### TASK INPUTS ###

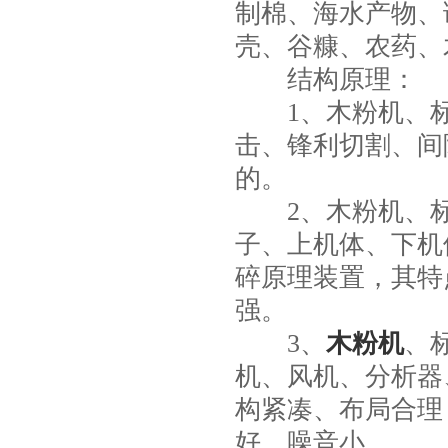
制棉、海水产物、
壳、谷糠、农药、
结构原理：
1、木粉机、标
击、锋利切割、间
的。
2、木粉机、标
子、上机体、下机
碎原理装置，其特
强。
3、
木粉机
、
机、风机、分析器
构紧凑、布局合理
好，噪音小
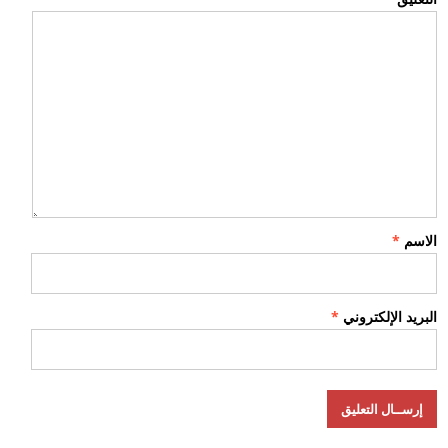
الاسم
*
البريد الإلكتروني
*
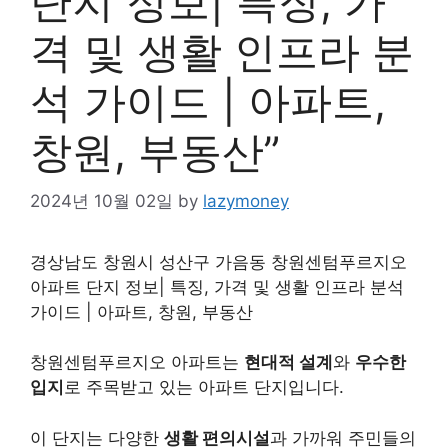
단지 정보| 특징, 가
격 및 생활 인프라 분
석 가이드 | 아파트,
창원, 부동산”
2024년 10월 02일
by
lazymoney
경상남도 창원시 성산구 가음동 창원센텀푸르지오
아파트 단지 정보| 특징, 가격 및 생활 인프라 분석
가이드 | 아파트, 창원, 부동산
창원센텀푸르지오 아파트는
현대적 설계
와
우수한
입지
로 주목받고 있는 아파트 단지입니다.
이 단지는 다양한
생활 편의시설
과 가까워 주민들의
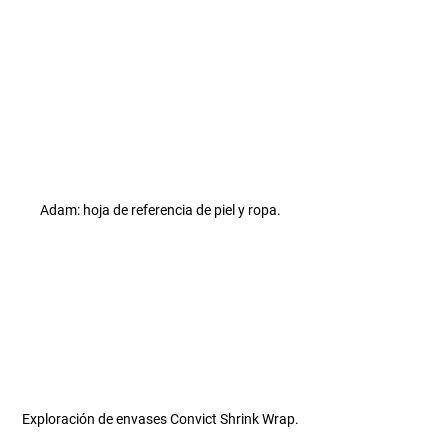
Adam: hoja de referencia de piel y ropa.
Exploración de envases Convict Shrink Wrap.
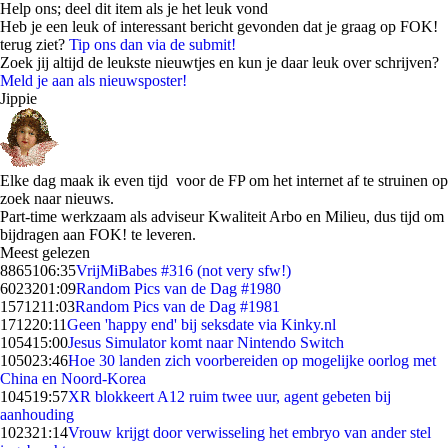
Help ons; deel dit item als je het leuk vond
Heb je een leuk of interessant bericht gevonden dat je graag op FOK!
terug ziet?
Tip ons dan via de submit!
Zoek jij altijd de leukste nieuwtjes en kun je daar leuk over schrijven?
Meld je aan als nieuwsposter!
Jippie
Elke dag maak ik even tijd voor de FP om het internet af te struinen op
zoek naar nieuws.
Part-time werkzaam als adviseur Kwaliteit Arbo en Milieu, dus tijd om
bijdragen aan FOK! te leveren.
Meest gelezen
88651
06:35
VrijMiBabes #316 (not very sfw!)
60232
01:09
Random Pics van de Dag #1980
15712
11:03
Random Pics van de Dag #1981
1712
20:11
Geen 'happy end' bij seksdate via Kinky.nl
1054
15:00
Jesus Simulator komt naar Nintendo Switch
1050
23:46
Hoe 30 landen zich voorbereiden op mogelijke oorlog met
China en Noord-Korea
1045
19:57
XR blokkeert A12 ruim twee uur, agent gebeten bij
aanhouding
1023
21:14
Vrouw krijgt door verwisseling het embryo van ander stel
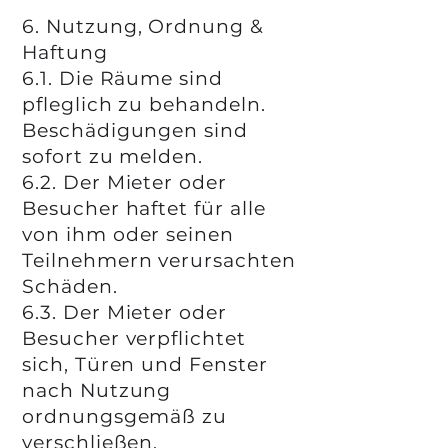
6. Nutzung, Ordnung &
Haftung
6.1. Die Räume sind
pfleglich zu behandeln.
Beschädigungen sind
sofort zu melden.
6.2. Der Mieter oder
Besucher haftet für alle
von ihm oder seinen
Teilnehmern verursachten
Schäden.
6.3. Der Mieter oder
Besucher verpflichtet
sich, Türen und Fenster
nach Nutzung
ordnungsgemäß zu
verschließen.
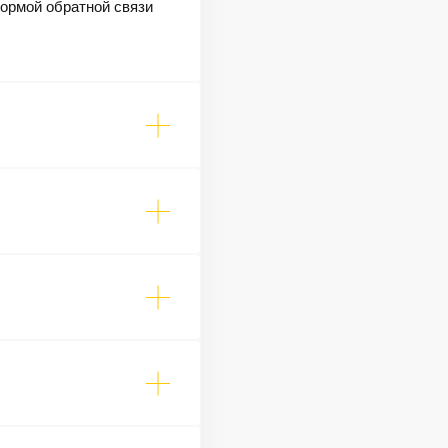
формой обратной связи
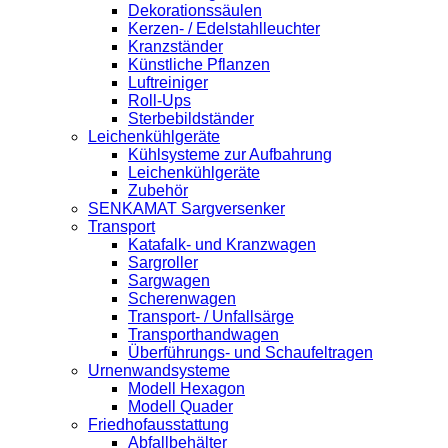
Dekorationssäulen
Kerzen- / Edelstahlleuchter
Kranzständer
Künstliche Pflanzen
Luftreiniger
Roll-Ups
Sterbebildständer
Leichenkühlgeräte
Kühlsysteme zur Aufbahrung
Leichenkühlgeräte
Zubehör
SENKAMAT Sargversenker
Transport
Katafalk- und Kranzwagen
Sargroller
Sargwagen
Scherenwagen
Transport- / Unfallsärge
Transporthandwagen
Überführungs- und Schaufeltragen
Urnenwandsysteme
Modell Hexagon
Modell Quader
Friedhofausstattung
Abfallbehälter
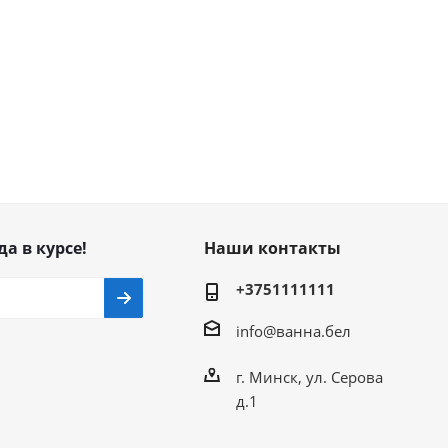
да в курсе!
Наши контакты
+3751111111
info@ванна.бел
г. Минск, ул. Серова
д.1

###

# WHAT IS NEEDED
All lines with the word "oder" must be located in the data and copied.

# EXPECTED ANSWER
6.2. Der Mieter oder
von ihm oder seinen
6.3. Der Mieter oder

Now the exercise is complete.